Global bureaucrats have absolutely no business attacking the sovereignty of nations that wish to protect innocent life. – Donald Trump

Greta Thunberg might have been railing against adults stealing children’s dreams, but the leader of the free world had a message for those who kill a child before it can dream.

Donald Trump used his speech at the United Nations General Assembly yesterday to push back on the global body’s attempts to colonise developing countries with abortion.

Our former foreign minister, Julie Bishop, who gave $10 million of Australian taxpayers’ money to a Planned Parenthood affiliate in the Pacific, should take note.

For years UN programs, often under the guise of humanitarian aid, have pushed abortion on to unwilling cultures using money to coax them into breaking the taboo of killing unborn babies.

“We are aware that many United Nations projects have attempted to assert a global right to taxpayer-funded abortion on demand, right up until the moment of delivery,” Trump said. “Global bureaucrats have absolutely no business attacking the sovereignty of nations that wish to protect innocent life. Like many nations here today we in America believe that every child, born and unborn, is a sacred gift from God.”

The President’s comments came as a cross-party cabal of New South Wales politicians sat through the night trying to block baby-saving and women-supporting amendments to their radical abortion-to-birth bill, which is likely to become law tomorrow.

It was refreshing to hear the leader of the free world calling out the UN for its exporting of the west’s culture of death.

The day before Trump’s address, the U.S. Secretary of Health and Human Services Alex Azar delivered a joint statement to the UN on behalf of 19 countries.

It said:

We do not support references to ambiguous terms and expressions, such as sexual and reproductive health and rights in U.N. documents, because they can undermine the critical role of the family and promote practices, like abortion, in circumstances that do not enjoy international consensus and which can be misinterpreted by U.N. agencies.

Such terms do not adequately take into account the key role of the family in health and education, nor the sovereign right of nations to implement health policies according to their national context.
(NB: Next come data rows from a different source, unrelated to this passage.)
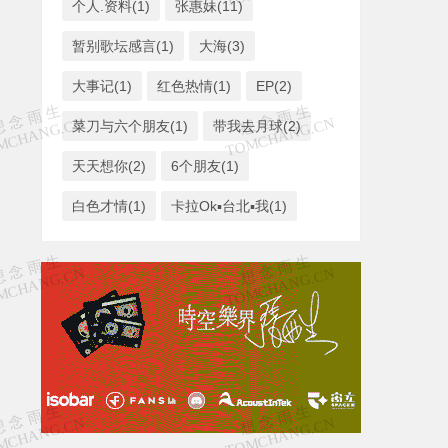
个人.资料(1)
张惠妹(11)
暂别歌坛感言(1)
大海(3)
大事记(1)
红色热情(1)
EP(2)
菜刀与六个朋友(1)
带我去月球(2)
天天想你(2)
6个朋友(1)
白色才情(1)
卡拉Ok▪台北▪我(1)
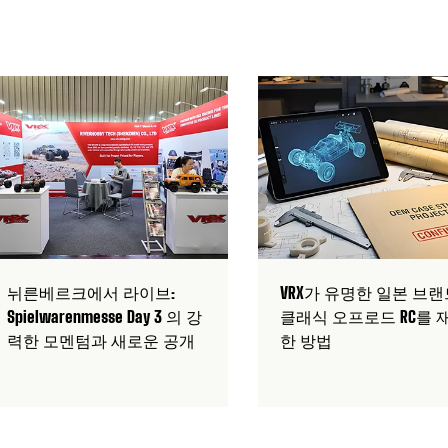
예방 조치가 있습니까?
이며, 앞으로 제어하며, 차가 뒤집어지고, 차가 앞으로 나아가는가
엇이 필요합니까?
어링이 반대편이고, 원격 제어 차량이 좌회전하지만 차가 우회전합니
까?
티어링 컨트롤이 반전되는 이유는 무엇입니까?
서 얼마나 오래 달릴 수 있습니까?
까?
뉘른베르크에서 라이브:
VRX가 유명한 일본 브
Spielwarenmesse Day 3 의 강
클래식 오프로드 RC를 
력한 모멘텀과 새로운 공개
한 방법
There is no international right to an abortion and these terms should not be used to promote pro-abortion policies and measures.
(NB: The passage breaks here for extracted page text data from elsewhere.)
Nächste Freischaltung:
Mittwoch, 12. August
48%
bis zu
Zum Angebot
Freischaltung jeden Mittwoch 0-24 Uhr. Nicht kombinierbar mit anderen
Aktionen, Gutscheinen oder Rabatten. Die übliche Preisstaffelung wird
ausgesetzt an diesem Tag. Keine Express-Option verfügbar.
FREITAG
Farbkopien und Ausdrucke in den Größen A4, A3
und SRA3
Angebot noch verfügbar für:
Further, we only support sex education that appreciates the protective role of the family in this education and does not condone harmful sexual risks for young people.
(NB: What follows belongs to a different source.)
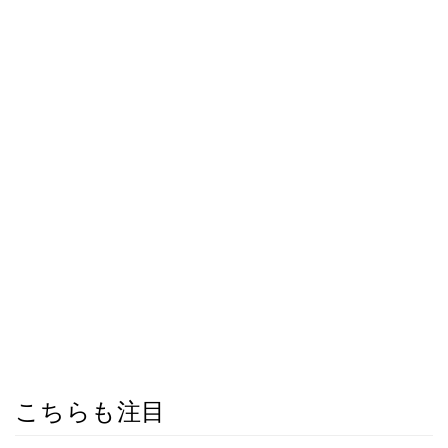
こちらも注目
Sadly, Australia was not a signatory. Perhaps the new level of mateship Scott Morrison has forged with Donald Trump might see our nation step up and join these efforts to stand up for human rights of the unborn and the place of the family.

Trump also used his speech to push back on the left’s other key agendas of globalism and socialism.

“The future does not belong to globalists. The future belongs to patriots,” Trump said. “The future belongs to sovereign and independent nations who protect their citizens, respect their neighbours and honour the differences that make each country special and unique.”

And in a message to openly socialist leaders like Democrat presidential hopeful Bernie Sanders and UK Opposition Leader Jeremy Corbyn (perhaps Anthony Albanese should also take note), Trump said:

“Socialism and communism are about one thing only: power for the ruling class. Today, I repeat a message for the world that I have delivered at home: America will never be a socialist country.”

And in what was a busy time at the UN, Trump also spoke at a seminar on religious freedom.

Trump is a very flawed individual but if Hillary Clinton had been elected America and the world would have drifted in a more pro-death, anti-freedom, socialist and globalist direction.

These philosophies are of course still embedded in politics and institutions but push back has begun and if it can be sustained there is hope for the future.